### About this exercise
Would you restate the entries below exactly, keeping every line?

### Records shown
-- -- --
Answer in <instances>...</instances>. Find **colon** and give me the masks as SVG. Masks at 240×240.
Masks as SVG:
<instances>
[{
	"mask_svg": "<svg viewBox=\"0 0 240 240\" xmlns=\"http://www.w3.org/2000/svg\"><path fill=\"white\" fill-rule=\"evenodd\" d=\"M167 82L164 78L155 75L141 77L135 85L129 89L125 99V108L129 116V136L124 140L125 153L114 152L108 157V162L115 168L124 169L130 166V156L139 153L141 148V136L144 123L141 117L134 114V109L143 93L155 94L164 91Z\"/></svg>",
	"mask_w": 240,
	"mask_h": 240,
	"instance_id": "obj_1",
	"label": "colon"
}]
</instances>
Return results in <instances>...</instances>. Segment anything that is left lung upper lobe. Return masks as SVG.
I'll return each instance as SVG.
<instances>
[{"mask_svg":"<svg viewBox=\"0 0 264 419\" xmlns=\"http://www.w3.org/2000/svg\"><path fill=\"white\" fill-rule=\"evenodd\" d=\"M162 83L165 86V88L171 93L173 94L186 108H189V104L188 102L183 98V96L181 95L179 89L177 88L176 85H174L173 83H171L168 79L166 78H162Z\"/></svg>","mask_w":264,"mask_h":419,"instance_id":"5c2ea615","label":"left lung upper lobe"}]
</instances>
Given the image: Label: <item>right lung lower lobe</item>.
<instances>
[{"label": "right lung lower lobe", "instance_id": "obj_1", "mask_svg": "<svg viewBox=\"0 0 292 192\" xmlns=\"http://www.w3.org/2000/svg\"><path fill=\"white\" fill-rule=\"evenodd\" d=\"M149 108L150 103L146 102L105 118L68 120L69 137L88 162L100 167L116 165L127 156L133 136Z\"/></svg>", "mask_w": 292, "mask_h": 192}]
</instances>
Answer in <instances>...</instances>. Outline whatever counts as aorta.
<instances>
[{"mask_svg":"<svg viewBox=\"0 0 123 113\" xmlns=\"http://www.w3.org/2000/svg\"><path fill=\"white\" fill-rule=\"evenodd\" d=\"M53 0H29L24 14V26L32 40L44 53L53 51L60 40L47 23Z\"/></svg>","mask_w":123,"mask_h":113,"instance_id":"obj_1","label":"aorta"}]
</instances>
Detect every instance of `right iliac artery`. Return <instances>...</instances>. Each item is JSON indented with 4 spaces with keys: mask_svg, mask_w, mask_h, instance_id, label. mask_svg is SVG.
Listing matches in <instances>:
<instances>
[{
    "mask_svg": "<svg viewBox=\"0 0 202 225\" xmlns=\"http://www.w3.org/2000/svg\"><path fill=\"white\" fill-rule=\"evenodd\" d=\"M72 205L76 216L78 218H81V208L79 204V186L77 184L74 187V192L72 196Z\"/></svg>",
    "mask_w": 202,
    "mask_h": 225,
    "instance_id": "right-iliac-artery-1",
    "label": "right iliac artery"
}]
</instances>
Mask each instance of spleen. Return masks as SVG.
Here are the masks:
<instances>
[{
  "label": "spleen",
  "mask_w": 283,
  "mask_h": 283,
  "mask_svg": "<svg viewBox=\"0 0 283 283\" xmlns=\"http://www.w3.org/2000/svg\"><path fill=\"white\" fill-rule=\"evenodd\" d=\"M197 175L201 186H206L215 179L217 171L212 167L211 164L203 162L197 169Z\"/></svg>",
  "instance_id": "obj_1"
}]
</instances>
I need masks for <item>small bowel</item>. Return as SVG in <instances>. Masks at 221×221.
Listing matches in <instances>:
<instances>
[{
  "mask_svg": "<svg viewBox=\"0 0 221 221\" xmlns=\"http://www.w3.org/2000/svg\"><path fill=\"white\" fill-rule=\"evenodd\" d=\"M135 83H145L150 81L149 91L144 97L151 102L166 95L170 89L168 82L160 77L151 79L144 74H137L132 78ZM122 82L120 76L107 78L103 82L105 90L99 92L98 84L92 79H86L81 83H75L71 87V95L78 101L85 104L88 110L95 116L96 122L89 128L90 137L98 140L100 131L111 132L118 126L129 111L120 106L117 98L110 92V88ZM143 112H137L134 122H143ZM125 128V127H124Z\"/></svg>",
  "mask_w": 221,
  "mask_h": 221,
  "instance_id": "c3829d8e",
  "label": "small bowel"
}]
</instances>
-- -- --
### Exercise solution
Answer in <instances>...</instances>. Find **colon** and give me the masks as SVG. Masks at 240×240.
Masks as SVG:
<instances>
[{
	"mask_svg": "<svg viewBox=\"0 0 240 240\" xmlns=\"http://www.w3.org/2000/svg\"><path fill=\"white\" fill-rule=\"evenodd\" d=\"M167 82L164 78L155 75L141 77L135 85L129 89L125 99V108L129 116V136L124 140L125 153L114 152L108 157V162L115 168L124 169L130 166V156L139 153L141 148V136L144 123L141 117L134 114V109L143 93L155 94L164 91Z\"/></svg>",
	"mask_w": 240,
	"mask_h": 240,
	"instance_id": "obj_1",
	"label": "colon"
}]
</instances>
Return results in <instances>...</instances>. Segment anything that is left lung upper lobe. Return masks as SVG.
I'll return each instance as SVG.
<instances>
[{"mask_svg":"<svg viewBox=\"0 0 264 419\" xmlns=\"http://www.w3.org/2000/svg\"><path fill=\"white\" fill-rule=\"evenodd\" d=\"M162 83L165 86V88L171 93L173 94L186 108H189V104L188 102L183 98V96L181 95L179 89L177 88L176 85H174L173 83H171L168 79L166 78H162Z\"/></svg>","mask_w":264,"mask_h":419,"instance_id":"5c2ea615","label":"left lung upper lobe"}]
</instances>
Given the image: Label: <item>right lung lower lobe</item>.
<instances>
[{"label": "right lung lower lobe", "instance_id": "obj_1", "mask_svg": "<svg viewBox=\"0 0 292 192\" xmlns=\"http://www.w3.org/2000/svg\"><path fill=\"white\" fill-rule=\"evenodd\" d=\"M149 108L150 103L146 102L105 118L68 120L69 137L88 162L100 167L116 165L127 156L133 136Z\"/></svg>", "mask_w": 292, "mask_h": 192}]
</instances>
Answer in <instances>...</instances>. Outline whatever counts as aorta.
<instances>
[{"mask_svg":"<svg viewBox=\"0 0 123 113\" xmlns=\"http://www.w3.org/2000/svg\"><path fill=\"white\" fill-rule=\"evenodd\" d=\"M53 0H29L24 14V26L32 40L44 53L53 51L60 40L47 23Z\"/></svg>","mask_w":123,"mask_h":113,"instance_id":"obj_1","label":"aorta"}]
</instances>
Detect every instance of `right iliac artery`. Return <instances>...</instances>. Each item is JSON indented with 4 spaces with keys: mask_svg, mask_w, mask_h, instance_id, label. mask_svg is SVG.
Listing matches in <instances>:
<instances>
[{
    "mask_svg": "<svg viewBox=\"0 0 202 225\" xmlns=\"http://www.w3.org/2000/svg\"><path fill=\"white\" fill-rule=\"evenodd\" d=\"M72 205L76 216L78 218H81V208L79 204V186L77 184L74 187V192L72 196Z\"/></svg>",
    "mask_w": 202,
    "mask_h": 225,
    "instance_id": "right-iliac-artery-1",
    "label": "right iliac artery"
}]
</instances>
Mask each instance of spleen. Return masks as SVG.
Here are the masks:
<instances>
[{
  "label": "spleen",
  "mask_w": 283,
  "mask_h": 283,
  "mask_svg": "<svg viewBox=\"0 0 283 283\" xmlns=\"http://www.w3.org/2000/svg\"><path fill=\"white\" fill-rule=\"evenodd\" d=\"M197 175L201 186H206L215 179L217 171L212 167L211 164L203 162L197 169Z\"/></svg>",
  "instance_id": "obj_1"
}]
</instances>
I need masks for <item>small bowel</item>. Return as SVG in <instances>. Masks at 221×221.
Listing matches in <instances>:
<instances>
[{
  "mask_svg": "<svg viewBox=\"0 0 221 221\" xmlns=\"http://www.w3.org/2000/svg\"><path fill=\"white\" fill-rule=\"evenodd\" d=\"M135 83H145L150 81L149 91L144 97L151 102L166 95L170 89L168 82L160 77L151 79L144 74H137L132 78ZM122 82L120 76L107 78L103 82L105 90L99 92L98 84L92 79H86L81 83H75L71 87V95L78 101L85 104L88 110L95 116L96 122L89 128L90 137L98 140L100 131L111 132L118 126L129 111L120 106L117 98L110 92V88ZM143 112H137L134 122H143ZM125 128V127H124Z\"/></svg>",
  "mask_w": 221,
  "mask_h": 221,
  "instance_id": "c3829d8e",
  "label": "small bowel"
}]
</instances>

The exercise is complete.